(Excerpts from a dataset)
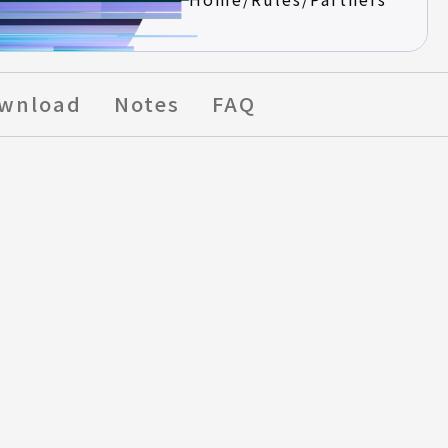
wnload
Notes
FAQ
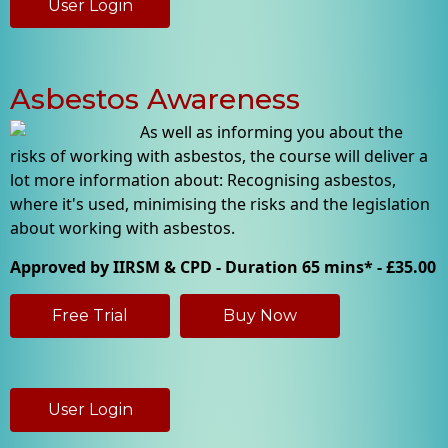
User Login
Asbestos Awareness
As well as informing you about the
risks of working with asbestos, the course will deliver a
lot more information about: Recognising asbestos,
where it's used, minimising the risks and the legislation
about working with asbestos.
Approved by IIRSM & CPD - Duration 65 mins* - £35.00
Free Trial
Buy Now
User Login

## Directions for this task
Return the records verbatim, minus pictures.

## Answer box
wnload
Notes
FAQ
User Login
Asbestos Awareness
As well as informing you about the
risks of working with asbestos, the course will deliver a
lot more information about: Recognising asbestos,
where it's used, minimising the risks and the legislation
about working with asbestos.
Approved by IIRSM & CPD - Duration 65 mins* - £35.00
Free Trial
Buy Now
User Login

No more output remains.